Pork Pozole Rojo Recipe
Serves: 8
Prep Time: 20 minutes
Cook Time: 2-3 hours
Pozole Rojo is a hearty and flavorful Mexican stew made with pork, hominy, and a rich red chile broth. This traditional dish is perfect for family gatherings or a comforting dinner on a chilly evening.
Ingredients
For the Broth:
- 3 lbs pork shoulder or pork butt, cut into large chunks
- 1 onion, halved
- 6 garlic cloves, peeled
- 2 bay leaves
- 1 tbsp salt
- 10 cups water
For the Chile Sauce:
- 4 dried guajillo chiles, stemmed and seeded
- 4 dried ancho chiles, stemmed and seeded
- 2 dried chiles de árbol (optional, for extra heat)
- 4 cups hot water (for soaking chiles)
- 2 garlic cloves
- 1 tsp cumin
- 1 tsp oregano
- 1 tsp salt
Additional Ingredients:
- 2 (30-ounce) cans hominy, drained and rinsed
- 1 tbsp vegetable oil
- Salt and pepper to taste
For Garnish:
- Shredded cabbage
- Sliced radishes
- Diced onion
- Lime wedges
- Chopped cilantro
- Tortilla chips or tostadas
Instructions
Step 1: Prepare the Broth
- In a large pot or Dutch oven, combine the pork chunks, onion, garlic cloves, bay leaves, and salt.

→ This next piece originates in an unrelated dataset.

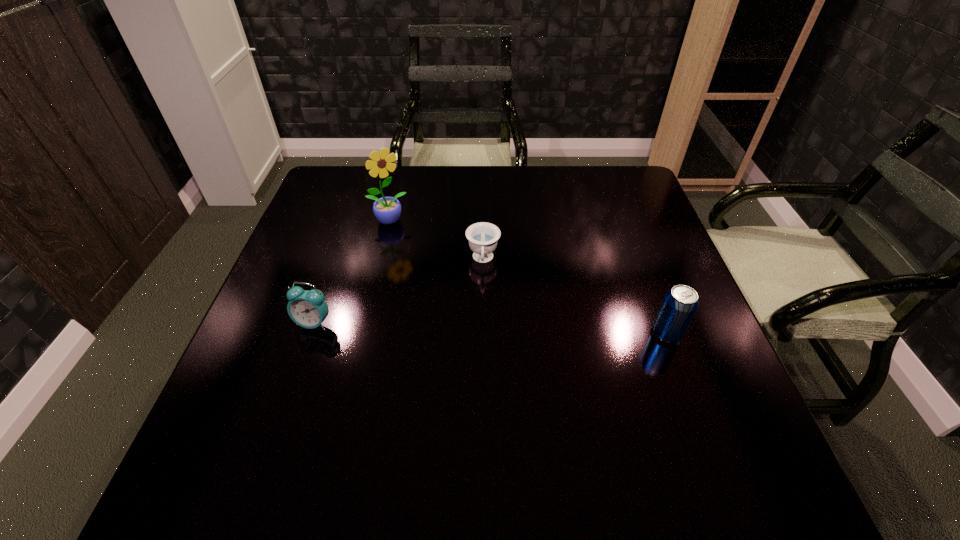 I want to click on unoccupied area between the second farthest object and the sunflower, so click(x=436, y=240).

This screenshot has height=540, width=960. I want to click on vacant region between the second object from left to right and the leftmost object, so click(x=351, y=272).

Select which object is the second closest to the second farthest object. Please provide its 2D coordinates. Your answer should be formatted as a tuple, i.e. [(x, y)], where the tuple contains the x and y coordinates of a point satisfying the conditions above.

[(308, 309)]

Find the location of `the closest object relative to the sunflower`. the closest object relative to the sunflower is located at coordinates (482, 236).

Add 10 cups of water and bring to a boil over medium-high heat.
- Once boiling, reduce the heat to low and skim off any foam or impurities that rise to the surface.

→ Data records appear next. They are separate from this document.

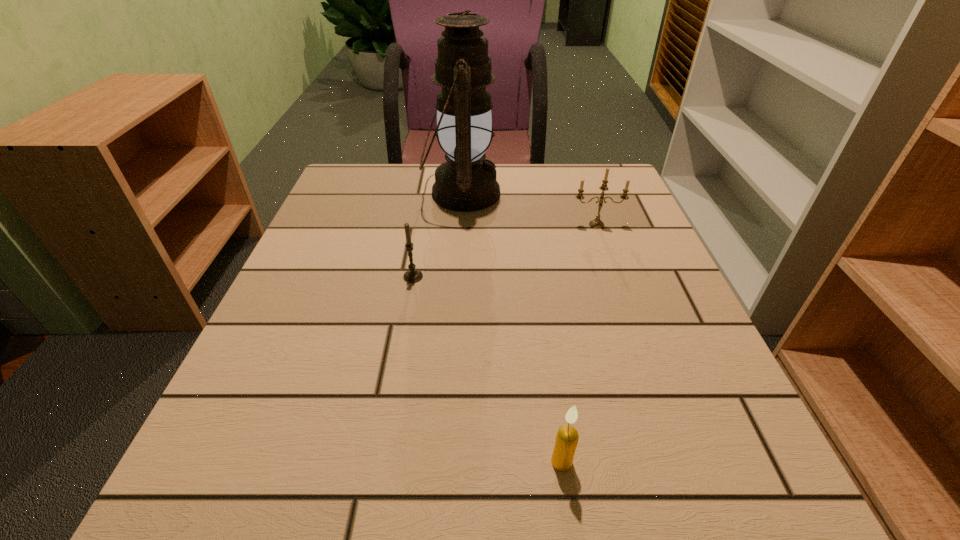 Find the location of a particular element. This screenshot has height=540, width=960. blank space at the far right corner of the desktop is located at coordinates (575, 210).

Find the location of `blank region between the tallest object and the second farthest candle`. blank region between the tallest object and the second farthest candle is located at coordinates (438, 235).

The image size is (960, 540). I want to click on free space between the oil lamp and the nearest candle, so click(512, 327).

Where is `vacant point located between the farthest candle and the leftmost candle`? The width and height of the screenshot is (960, 540). vacant point located between the farthest candle and the leftmost candle is located at coordinates (505, 251).

Where is `free spot between the second farthest candle and the rightmost object`? free spot between the second farthest candle and the rightmost object is located at coordinates (505, 251).

Find the location of a particular element. free space between the farthest candle and the oil lamp is located at coordinates (529, 209).

Where is `free space between the farthest candle and the tallest object`? free space between the farthest candle and the tallest object is located at coordinates click(529, 209).

Find the location of a particular element. free point between the leftmost candle and the tallest object is located at coordinates (438, 235).

Where is `vacant space that's between the tallest object and the farthest candle`? Image resolution: width=960 pixels, height=540 pixels. vacant space that's between the tallest object and the farthest candle is located at coordinates (529, 209).

The width and height of the screenshot is (960, 540). What are the coordinates of `empty space that is in between the tallest object and the second farthest candle` in the screenshot? It's located at (438, 235).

- Cover partially and let simmer for about 2 hours or until the pork is tender and easily shredded. Check occasionally, skimming any foam as needed.
Step 2: Make the Chile Sauce
- While the pork cooks, prepare the chile sauce. In a medium bowl, soak the dried chiles in 4 cups of hot water for 20 minutes or until softened.
- Transfer the softened chiles to a blender, along with 2 garlic cloves, cumin, oregano, salt, and about 1 ½ cups of the chile soaking liquid. Blend until smooth.
- Strain the chile sauce through a fine mesh sieve into a bowl to remove any remaining bits of skin or seeds. Set aside.
Step 3: Combine and Simmer
- Once the pork is tender, remove it from the pot and set it aside to cool slightly. Strain the broth, discarding the onion, garlic, and bay leaves, then return the broth to the pot.
- Heat 1 tablespoon of vegetable oil in a skillet over medium heat. Add the strained chile sauce and cook for 5-7 minutes, stirring frequently, until the sauce darkens and thickens slightly.
- Add the cooked chile sauce to the pot with the strained broth. Stir well to combine.
- Shred the pork into bite-sized pieces and return it to the pot.
- Stir in the rinsed hominy. Taste and adjust seasoning with salt and pepper as needed.
- Simmer the pozole for another 30 minutes to allow the flavors to meld together.
Step 4: Serve and Garnish
- Ladle the pozole into bowls and top with shredded cabbage, sliced radishes, diced onion, and chopped cilantro.
- Squeeze fresh lime juice over each serving and add a handful of tortilla chips or a crispy tostada on the side.
- Enjoy this comforting and flavorful dish with friends and family!
Tips and Variations
- Meat Options: While pork shoulder is traditional, you can substitute chicken for a lighter version or beef for a heartier alternative.
- Hominy: If using dried hominy, soak it overnight and cook it separately until tender before adding it to the stew.
- Make Ahead: Pozole tastes even better the next day. Prepare it in advance and reheat it gently on the stove.
- Spice Level: Adjust the heat by adding more chiles de árbol or using fewer for a milder version.
Nutrition (Per Serving)
- Calories: 420
- Protein: 28g
- Fat: 15g
- Carbohydrates: 40g
- Fiber: 6g
- Sodium: 760mg
This Pork Pozole Rojo is a vibrant and satisfying dish, showcasing the deep flavors of Mexican cuisine. Gather around the table and savor the warmth of this traditional favorite!